Larceny, Stealing, Shoplifting, Criminal Lawyer, Criminal Barrister, Criminal Solicitor

Published by Geoff Harrison | 13 February 2024

Larceny is a common law offence against possession, not ownership. Larceny is not defined within the Crimes Act 1900 (the Act") hence, the elements or proofs of larceny arise from the common law. The penalty for larceny is set out in s117 of the Act, with the maximum penalty being 5 years imprisonment on indictment and 2 years imprisonment in the Local Court. It is also possible for police to serve a Criminal Infringement Notice for larceny where the value of the property involved is less than $300. The fine for a Criminal Infringement Notice for larceny is $300.

In Illich v R [1987] HCA 1, Wilson and Dawson JJ summarised larceny at [10]:

At common law, larceny is committed by a person who, without the consent of the owner, fraudulently and without a claim of right made in good faith, takes and carries away anything capable of being stolen with intent, at the time of such taking, permanently to deprive the owner thereof. This is the definition, which was intended to be declaratory of the common law, given in s.1(1) of the Larceny Act 1916 (U.K.) which has, of course, now been repealed by the Theft Act 1968 (U.K.). What we wish to draw attention to is the fact that at common law larceny involves the taking of something without the consent of the owner who may, for this purpose, include the person in possession of the thing. For this reason it is said that there is no larceny if the circumstances would not sustain an action for trespass...Of course, if the taking is to be fraudulent, there must be the requisite intent but, given that intent, there may be a fraudulent taking of something under the Code even if the owner intentionally delivers the thing to the person said to take it.

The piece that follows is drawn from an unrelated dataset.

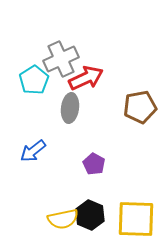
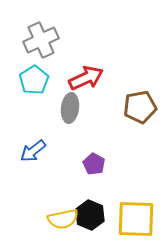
gray cross: moved 20 px left, 19 px up
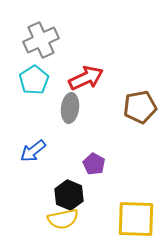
black hexagon: moved 21 px left, 20 px up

The proofs or elements of larceny are:

  • The property is capable of being stolen at common law, that is, being carried away and has the slightest of value (even paper). A number of things were not capable of being stolen at common law hence, specific sections to certain types of property:

    • A dog is not capable of being stolen at common law; hence, the statutory offence under s132 Crimes Act 1900.

    • Stealing cattle: s126 Crimes Act 1900.

    • Glass or woodwork affixed to a building: s139 Crimes Act 1900.

    • Trees and plants: s140 Crimes Act 1900.

  • The property is in the possession of another person.

  • The property is taken away or moved (asportation).

  • The property is taken or moved without the consent of the person in possession of the property (invito domino).

  • The property is taken without a claim of right.

  • The property is taken with the intention to permanently deprive the person in possession.

  • The property is taken dishonestly or with animus furandi (an intention to steal)

As can be seen from the elements of larceny, it is possible to steal by finding where, at the time of moving the property, the person has the requisite dishonest intent to permanently deprive the owner of the goods and the goods have not been abandoned (see Dolby v Stanta below).

Other Sources:



Extracted Legislation:

CRIMES ACT 1900 - SECT 116

All larcenies to be of same nature

Every larceny, whatever the value of the property stolen, shall be deemed to be of the same nature, and shall be subject to the same incidents in all respects, as grand larceny was before the passing of the Act seventh and eighth George the Fourth, chapter twenty-nine.

CRIMES ACT 1900 - SECT 117

Punishment for larceny

Whosoever commits larceny, or any indictable offence by this Act made punishable like larceny, shall, except in the cases hereinafter otherwise provided for, be liable to imprisonment for five years.

CRIMES ACT 1900 - SECT 118

Intent to return property no defence

Where, on the trial of a person for larceny, it appears that the accused appropriated the property in question to the accused's own use, or for the accused's own benefit, or that of another, but intended eventually to restore the same, or in the case of money to return an equivalent amount, such person shall not by reason only thereof be entitled to acquittal.

CRIMES ACT 1900 - SECT 119

Verdict where several takings proved

Where, on the trial of a person for larceny, it appears that the property alleged in any count to have been stolen at one time, was taken at different times, the prosecutor shall not be required to elect upon which taking the prosecutor will proceed, unless the Judge so orders--

Provided always that evidence shall not in any such case be given of any taking which occurred more than six months in point of time from any other of such takings.


Penalty notice offences

(1) The regulations may prescribe an offence under any Act or statutory rule made under an Act as a penalty notice offence for the purposes of penalty notices served by police officers under this Part.

(2) Any such regulation may specify the offence or refer to the provision creating the offence.



(1) The regulations may--

(a) prescribe the penalty payable for a penalty notice offence dealt with under this Part, and

(b) prescribe different penalties for different offences or classes of offences, and

(c) prescribe different penalties for the same penalty notice offence.

(2) The amount of a penalty prescribed for a penalty notice offence is not to exceed the maximum amount of penalty that could be imposed for the offence by a court.